Closed bzbarsky closed 8 years ago
https://github.com/w3c/webappsec-secure-contexts/commit/d2db6fb6045bb1f40c36cd54428cc7193b040af6 addresses this (for this spec) by skipping the check for opaque identifier origins. I'll poke at MIX in a separate patch.
Between these two patches, I think the specs define sane behavior. WDYT?
@mikewest So we're just not referencing MIX now at all?
MIX drops the 'potentially secure origin' definition, as it's confusing and unnecessary, and it turns out that MIX really cares more about URLs and responses than origins.
Perhaps focusing on origins in this spec is equally confusing.
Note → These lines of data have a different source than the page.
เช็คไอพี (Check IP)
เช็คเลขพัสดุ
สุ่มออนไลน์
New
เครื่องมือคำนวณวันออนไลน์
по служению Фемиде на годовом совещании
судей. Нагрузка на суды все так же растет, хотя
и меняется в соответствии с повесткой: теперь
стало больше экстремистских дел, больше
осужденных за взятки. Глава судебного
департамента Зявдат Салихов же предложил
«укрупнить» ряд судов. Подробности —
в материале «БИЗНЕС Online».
Hrm.
Perhaps focusing on origins in this spec is equally confusing. Hrm.
Perhaps, but maybe that can be considered in a separate issue, since I think this one is now resolved.
Do you agree bzbarsky?
@jwatt Agree that this one is resolved, or that origins-vs-URIs should be considered separately?
@bzbarsky Agree that this one is resolved.
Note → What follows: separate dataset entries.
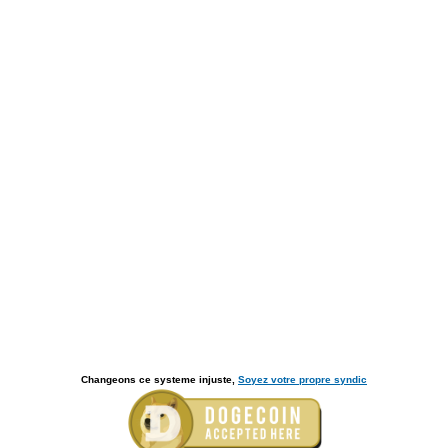
Changeons ce systeme injuste,
Soyez votre propre syndic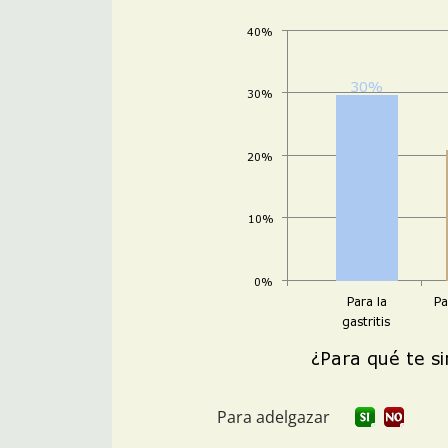
Para adelgazar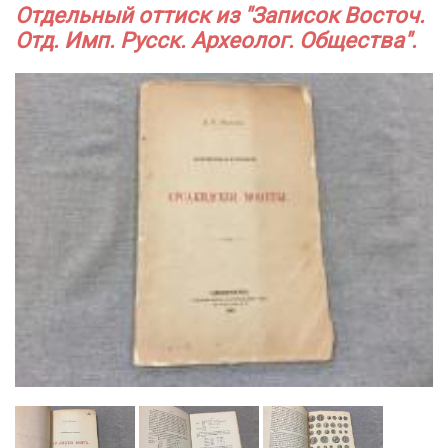
Отдельный оттиск из "Записок Восточ.
Отд. Имп. Русск. Археолог. Общества".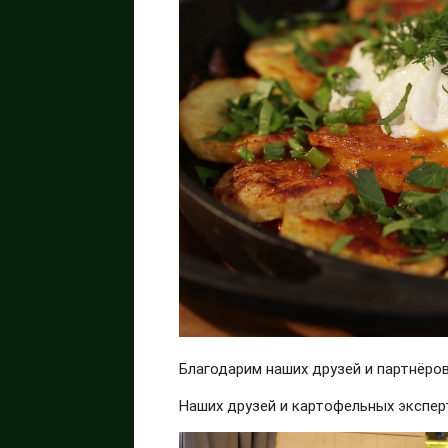
Благодарим наших друзей и партнёро
Наших друзей и картофельных экспер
Yeah, looks resolved to me.
http://www.w3.org/TR/mixed-content/#potentially-secure-origin assumes origins have a scheme component.
So does https://w3c.github.io/webappsec-secure-contexts/#is-origin-trustworthy step 2 and so forth.
But globally unique identifier values do not have those components. Since those values can end up in this algorithm as far as I can tell, the behavior for them needs to be defined.